Une seule cause de doute,—mais qui ne tint pas, à la réflexion: pourquoi le meurtrier n’avait-il pas supprimé l’instrument de son crime?
D’abord, le lendemain, quand il l’avait rapporté, après l’avoir fait arranger par Garuche, l’autopsie n’avait pas encore eu lieu, ou les résultats n’en étaient pas publiés. Comment croire qu’on découvrirait cette parcelle de métal, qu’elle se retrouverait intacte en sa petitesse, que l’instruction en pourrait faire cas? Une fois ce détail connu, n’était-ce pas imprudent d’aller reprendre un instrument que, peut-être, avaient utilisé depuis le matin l’architecte ou l’un de ses employés.

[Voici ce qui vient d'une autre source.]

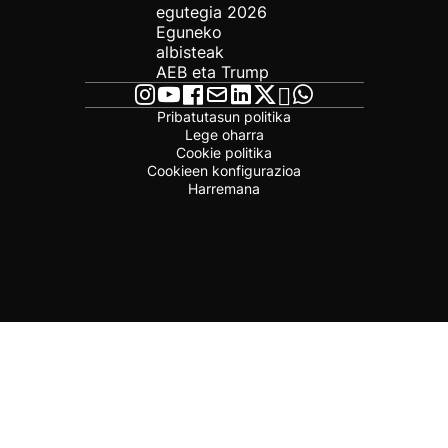
egutegia 2026
Eguneko
albisteak
AEB eta Trump
Pribatutasun politika
Lege oharra
Cookie politika
Cookieen konfigurazioa
Harremana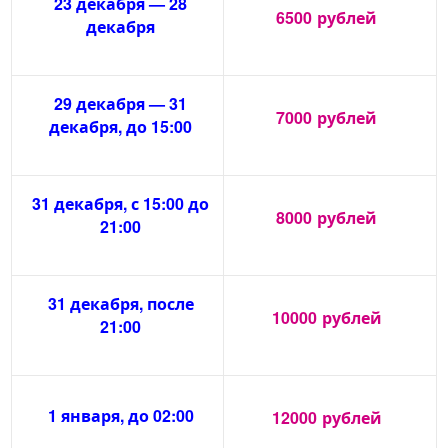
23 декабря — 28
6500
рублей
декабря
29 декабря — 31
7000
рублей
декабря, до 15:00
31 декабря, с 15:00 до
8000
рублей
21:00
31 декабря, после
10000
рублей
21:00
1 января, до 02:00
12000
рублей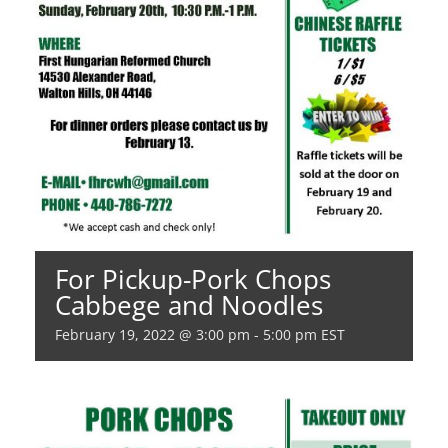
For Pickup-Pork Chops
Cabbege and Noodles
February 19, 2022 @ 3:00 pm
-
5:00 pm
EST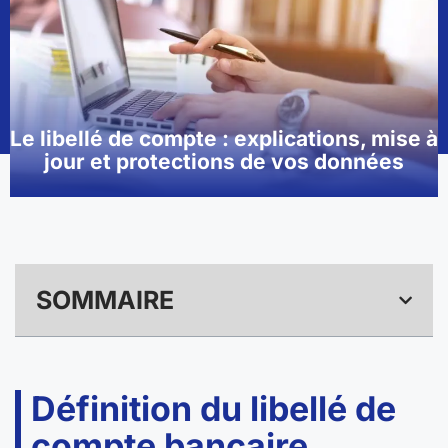
Le libellé de compte : explications, mise à
jour et protections de vos données
SOMMAIRE
Définition du libellé de
compte bancaire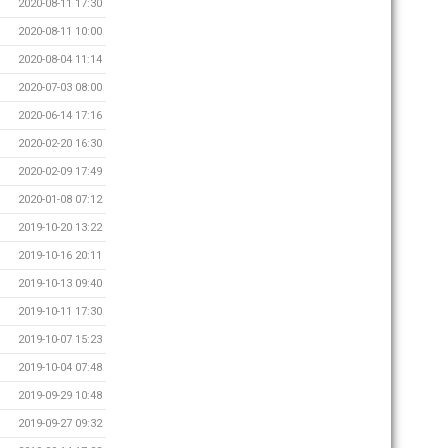
2020-08-11 17:30
2020-08-11 10:00
2020-08-04 11:14
2020-07-03 08:00
2020-06-14 17:16
2020-02-20 16:30
2020-02-09 17:49
2020-01-08 07:12
2019-10-20 13:22
2019-10-16 20:11
2019-10-13 09:40
2019-10-11 17:30
2019-10-07 15:23
2019-10-04 07:48
2019-09-29 10:48
2019-09-27 09:32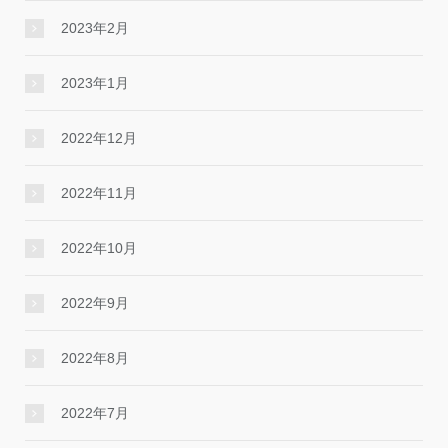
2023年2月
2023年1月
2022年12月
2022年11月
2022年10月
2022年9月
2022年8月
2022年7月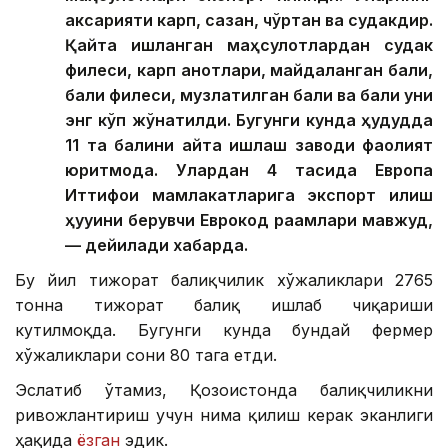
аксарияти карп, сазан, чўртан ва судакдир.
Қайта ишланган маҳсулотлардан судак
филеси, карп қанотлари, майдаланган балиқ,
балиқ филеси, музлатилган балиқ ва балиқ уни
энг кўп жўнатилди. Бугунги кунда ҳудудда
11 та балиқни қайта ишлаш заводи фаолият
юритмоқда. Улардан 4 тасида Европа
Иттифоқи мамлакатларига экспорт қилиш
ҳуқуқини берувчи Еврокод рақамлари мавжуд,
— дейилади хабарда.
Бу йил тижорат балиқчилик хўжаликлари 2765
тонна тижорат балиқ ишлаб чиқариши
кутилмоқда. Бугунги кунда бундай фермер
хўжаликлари сони 80 тага етди.
Эслатиб ўтамиз, Қозоғистонда балиқчиликни
ривожлантириш учун нима қилиш керак эканлиги
ҳақида
ёзган
эдик.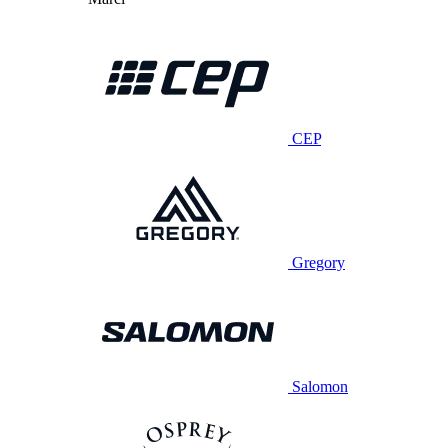
CEP
Gregory
Salomon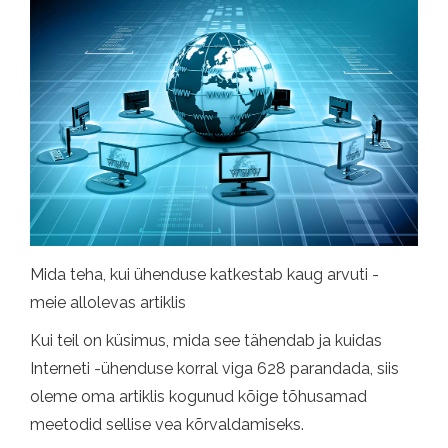
Mida teha, kui ühenduse katkestab kaug arvuti -
meie allolevas artiklis
Kui teil on küsimus, mida see tähendab ja kuidas
Interneti -ühenduse korral viga 628 parandada, siis
oleme oma artiklis kogunud kõige tõhusamad
meetodid sellise vea kõrvaldamiseks.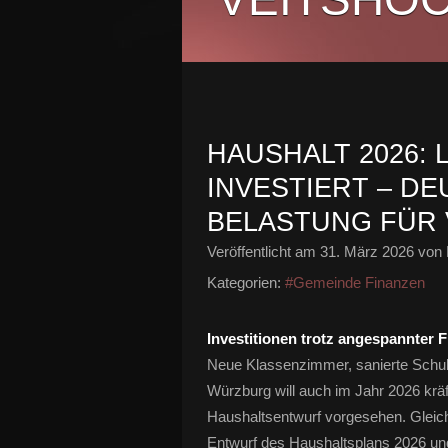
HAUSHALT 2026:
INVESTIERT – D
BELASTUNG FÜR
Veröffentlicht am
31. März 2026
von 
Kategorien:
#Gemeinde Finanzen
Investitionen trotz angespannter 
Neue Klassenzimmer, sanierte Schu
Würzburg will auch im Jahr 2026 kräft
Haushaltsentwurf vorgesehen. Gleichz
Entwurf des Haushaltsplans 2026 un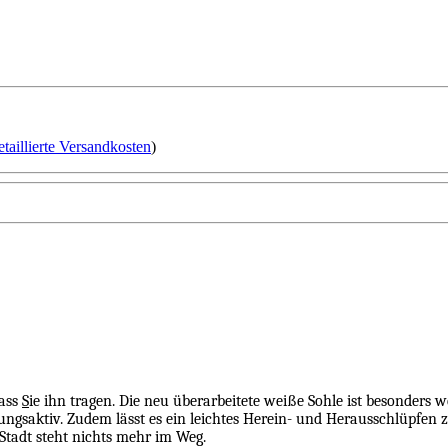
etaillierte Versandkosten
)
dass
S
ie ihn tragen. Die neu überarbeitete weiße Sohle ist besonders w
ngsaktiv. Zudem lässt es ein leichtes Herein- und Herausschlüpfen z
tadt steht nichts mehr im Weg.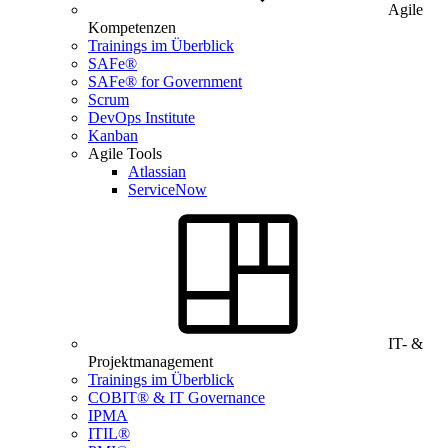
Agile
Kompetenzen
Trainings im Überblick
SAFe®
SAFe® for Government
Scrum
DevOps Institute
Kanban
Agile Tools
Atlassian
ServiceNow
IT- &
Projektmanagement
Trainings im Überblick
COBIT® & IT Governance
IPMA
ITIL®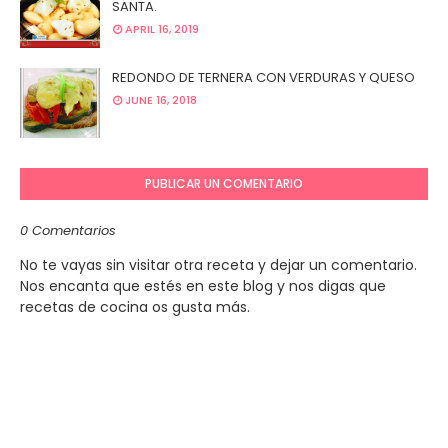
SANTA.
APRIL 16, 2019
REDONDO DE TERNERA CON VERDURAS Y QUESO
JUNE 16, 2018
PUBLICAR UN COMENTARIO
0 Comentarios
No te vayas sin visitar otra receta y dejar un comentario.
Nos encanta que estés en este blog y nos digas que
recetas de cocina os gusta más.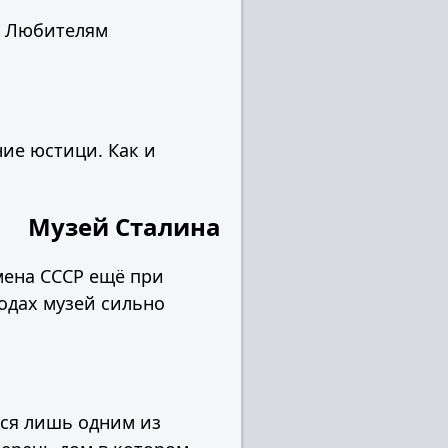
. Любителям
ние юстици. Как и
Музей Сталина
мена СССР ещё при
годах музей сильно
тся лишь одним из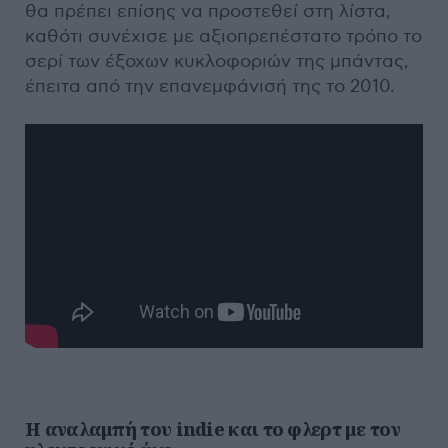
θα πρέπει επίσης να προστεθεί στη λίστα,
καθότι συνέχισε με αξιοπρεπέστατο τρόπο το
σερί των έξοχων κυκλοφοριών της μπάντας,
έπειτα από την επανεμφάνισή της το 2010.
Η αναλαμπή του indie και το φλερτ με τον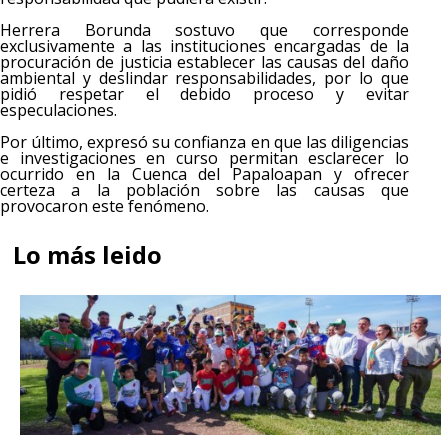
Herrera Borunda sostuvo que corresponde
exclusivamente a las instituciones encargadas de la
procuración de justicia establecer las causas del daño
ambiental y deslindar responsabilidades, por lo que
pidió respetar el debido proceso y evitar
especulaciones.
Por último, expresó su confianza en que las diligencias
e investigaciones en curso permitan esclarecer lo
ocurrido en la Cuenca del Papaloapan y ofrecer
certeza a la población sobre las causas que
provocaron este fenómeno.
Lo más leido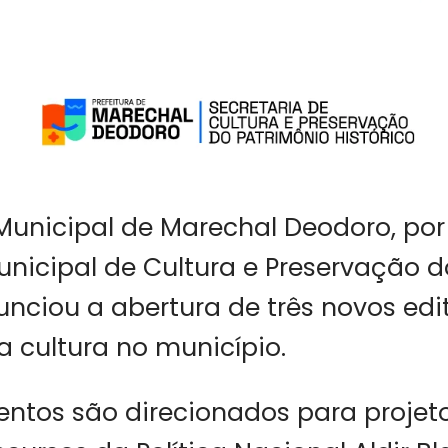
 Municipal de Marechal Deodoro, po
unicipal de Cultura e Preservação 
nunciou a abertura de três novos edi
 cultura no município.
tos são direcionados para projeto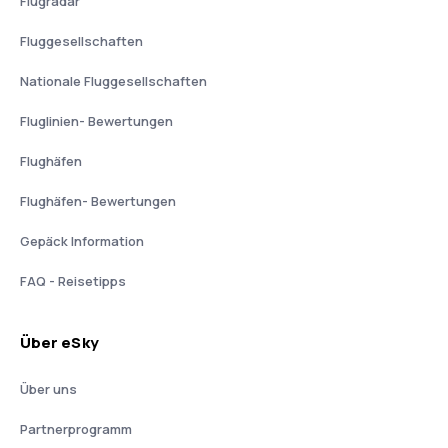
Flugradar
Fluggesellschaften
Nationale Fluggesellschaften
Fluglinien- Bewertungen
Flughäfen
Flughäfen- Bewertungen
Gepäck Information
FAQ - Reisetipps
Über eSky
Über uns
Partnerprogramm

La possibilité matérielle avait aussi pu faire défaut. Pénétrer dans le cabinet de travail, rouvrir la boîte, s’emparer de ce grand compas, s’en débarrasser de façon à ce qu’on ne le retrouvât jamais, n’était pas un problème si simple. D’ailleurs, pour un esprit non scientifique, le maquillage opéré par Garuche suffisait. Il fallait être un observateur doué de la sagacité de Clément, prévenu par mille présomptions, habitué à se servir de ce compas, et possédant toutes les minutieuses données de l’instruction, pour déduire de son aspect actuel ce que l’aîné des Fontès n’avait pas pu ne pas en déduire.
L’assassin, au lendemain du crime, satisfait d’avoir remis en place une arme à laquelle personne ne pouvait songer, devait se fier à la négligence du jeune domestique et de l’employé pour que nul ne s’étonnât d’un compas épointé, si tant est qu’on le remarquât.
Tout s’éclaira pour Clément. Il revécut la soirée qui précéda le meurtre. Certaines intonations dans la voix de Jacques lorsque celui-ci demandait de l’argent ... Un regard qu’il avait eu dans la direction du moulin ... Cette mince figure pâle, si jeune!... Ces yeux ... Était-ce possible?... Oh! la sensation torturante de se retrouver à ce moment-là ... Ouvrir la main pour donner la misérable somme ... Dire oui. Et l’œuvre atroce n’avait pas lieu. Mais quoi!... Quels regrets feraient que la chose ne fût pas accomplie?... Et de tels regrets, purement sentimentaux, ne s’accordaient pas avec les décisions si nettes de sa conscience. N’était-ce pas pour retenir ce malheureux dans la voie funeste que Clément se refusait à céder ce soir-là? Il avait cédé tant de fois! L’heure était venue où il avait dû dire non, avec une rigidité, une sévérité nécessaires. Elle avait été déchirante pour lui, cette heure ... Si lourde de responsabilité, d’angoisse fraternelle ... en face du petit,—même lorsqu’il lui criait qu’il n’était pas de son sang. Avec quelle amertume désolée, dans quelle solitude, il s’était enfoncé parmi les arbres criblés de lune. Nuit maudite!... Louisette dormait là-bas, près de sa chère richesse. Et quelqu’un, dans la maison paternelle, dans la maison du vieux maître-maçon Fontès, rentrait en tâtonnant, cherchait ... cherchait ... la chose qui pût tuer. Oh! bondir en arrière, rentrer aussi ... saisir ce bras ... ce bras dans lequel jadis il avait mis des jouets ... «Petit ... petit!... Que fais-tu?...»
Sortilège des ténèbres bleues, des rayons d’argent ... Mensonge de cette paix profonde ... Nuit qui empoisonnerait la beauté de toutes les nuits à venir ... Nuit qui passerait sans cesse, avec son mystère, son silence, l’impuissante et éternelle velléité du geste sauveur qu’on n’avait pas fait ... La voix du chien ... La palpitation du moulin, comme un cœur qui bat ... Les visions dont on se demande: «Fût-ce ainsi?... La mort l’a-t-elle surprise?... Ou bien?...» Horreur!... horreur!... horreur!...
XI
La Ferté-sous-Jouarre. Un long mur blanc sur un ciel trop pur d’avril,—un ciel où, d’un instant à l’autre, accourent des nuages gonflés de grêle et d’averses. Le soleil est trop chaud dans un air trop frais, traversé d’un vif vent du nord.
Devant la grande porte de bois à double vantail, Clément s’arrête. Il sonne. On ne lui répond pas. Et il franchit le portillon.